* Data records
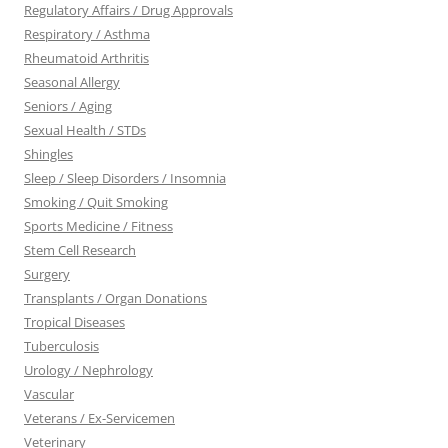
Regulatory Affairs / Drug Approvals
Respiratory / Asthma
Rheumatoid Arthritis
Seasonal Allergy
Seniors / Aging
Sexual Health / STDs
Shingles
Sleep / Sleep Disorders / Insomnia
Smoking / Quit Smoking
Sports Medicine / Fitness
Stem Cell Research
Surgery
Transplants / Organ Donations
Tropical Diseases
Tuberculosis
Urology / Nephrology
Vascular
Veterans / Ex-Servicemen
Veterinary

* What you are asked to do
What is needed is an exact copy of the data, with the pictures removed.

* Worked solution
Regulatory Affairs / Drug Approvals
Respiratory / Asthma
Rheumatoid Arthritis
Seasonal Allergy
Seniors / Aging
Sexual Health / STDs
Shingles
Sleep / Sleep Disorders / Insomnia
Smoking / Quit Smoking
Sports Medicine / Fitness
Stem Cell Research
Surgery
Transplants / Organ Donations
Tropical Diseases
Tuberculosis
Urology / Nephrology
Vascular
Veterans / Ex-Servicemen
Veterinary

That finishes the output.